Plants Do Communicate

Author: Dorothy Hurtley · Date: November 01, 2007

An article on Physorg.com talks about recent research on plants revealing networking systems much like the internet that help their survival.

Many herbal plants such as strawberry, clover, reed and ground elder naturally form networks. Individual plants remain connected with each other for a certain period of time by means of runners. These connections enable the plants to share information with each other via internal channels.

To demonstrate, the site uses the examples of a caterpillar munching on a clover plant. The invaded plant sends an internal signal to the rest of the clover plants to step up their biochemical and mechanical defenses which make them less attractive to caterpillars resulting in significantly less damage.

From Ecological Understanding zoologist named Von Hoven was doing research on the cause of hundreds of deaths of antelope on an African game reserve. He determined that the culprit was tannin, a toxin found in the acacia leaves that the antelope fed on. During normal times the toxin is low and tolerated by the animals but he found when the trees were under stress, as in the four year drought they were experiencing, that the tannin increased.
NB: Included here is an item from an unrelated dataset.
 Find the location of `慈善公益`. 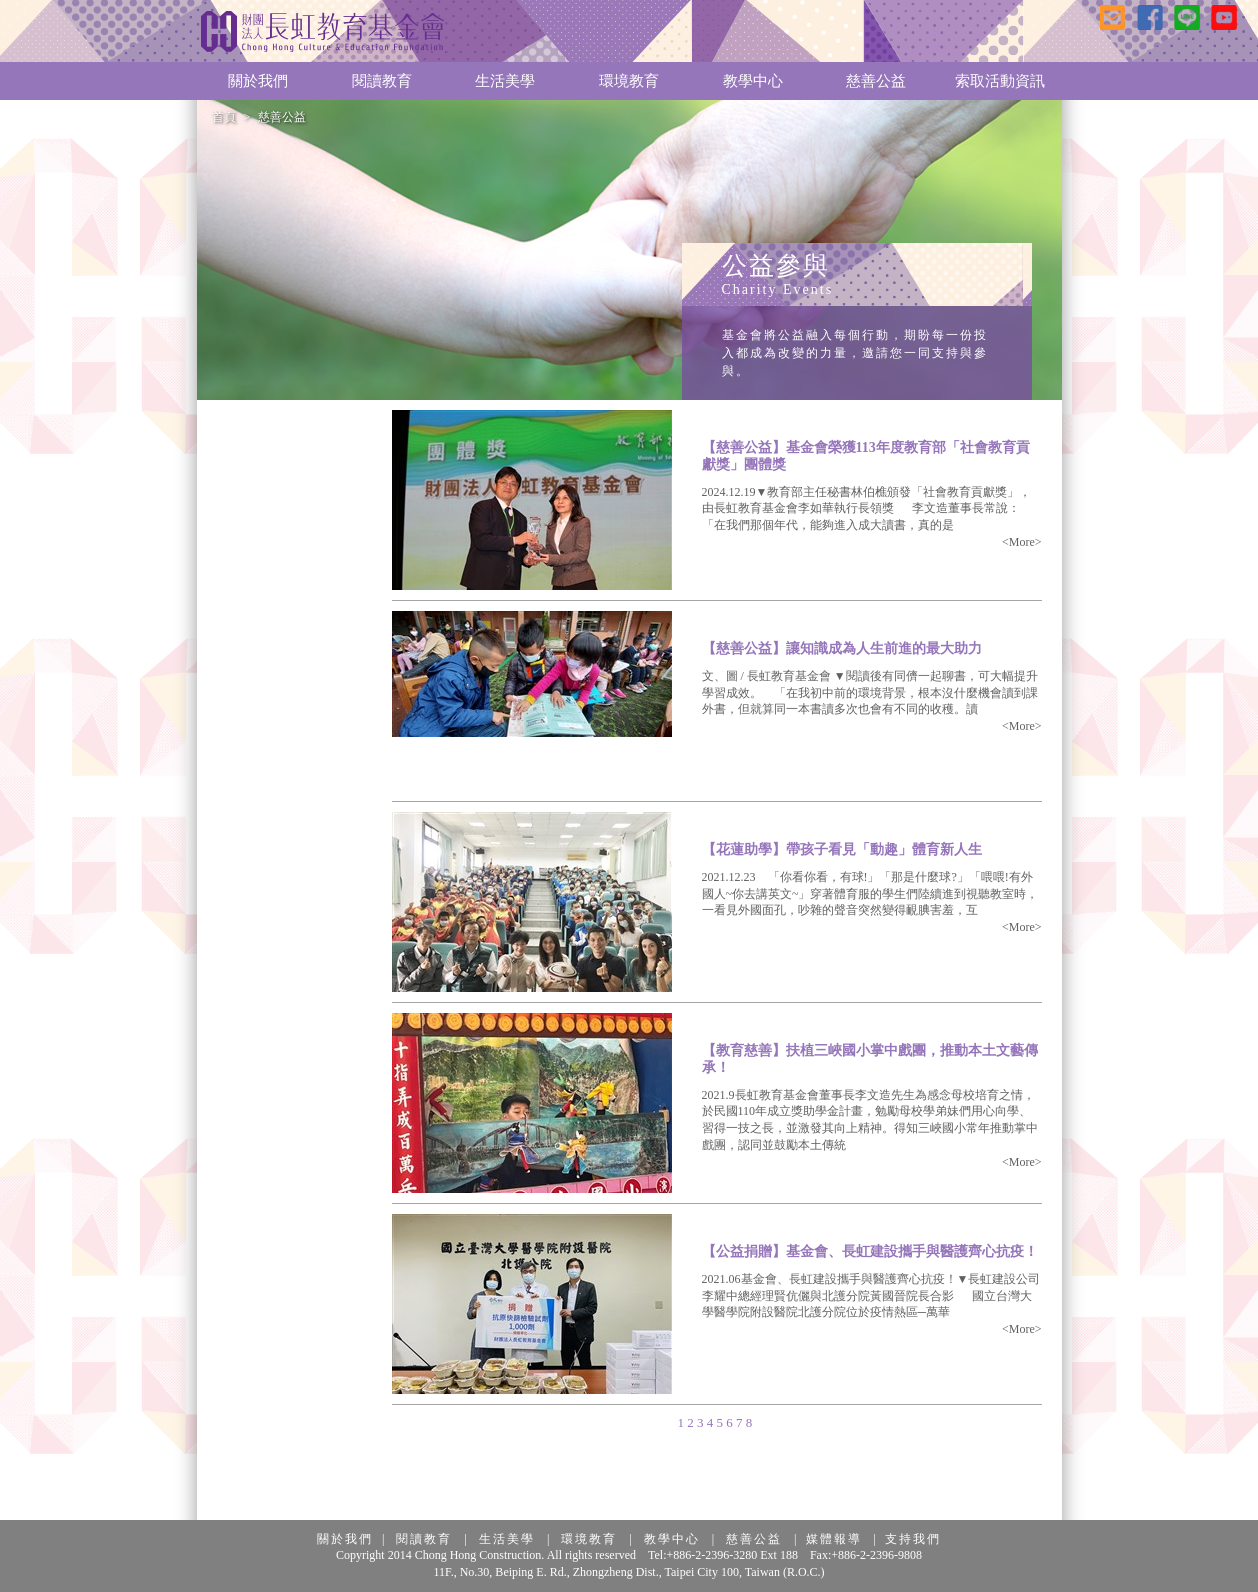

He also found that when the acacia tree was being grazed upon they gave off increased ethylene which trees as much as fifty meters away sensed and within 30 minutes started increasing tannin in their leave. The tannin is unpleasant tasting and so grazers move on to other areas. In the stressed situation this probably worked as population control and survival of the tree species.

An article in Wikipedia a physicist, J C Bose, states that:

His research in plant stimuli were pioneering, he showed with the help of his newly invented crescograph that plants responded to various stimuli as if they had nervous systems like that of animals. He therefore found a parallelism between animal and plant tissues.
His experiments showed that plants grow faster in pleasant musical surroundings and its growth becomes retarded in areas with noise or harsh sound.

As if we didn’t have enough to worry about!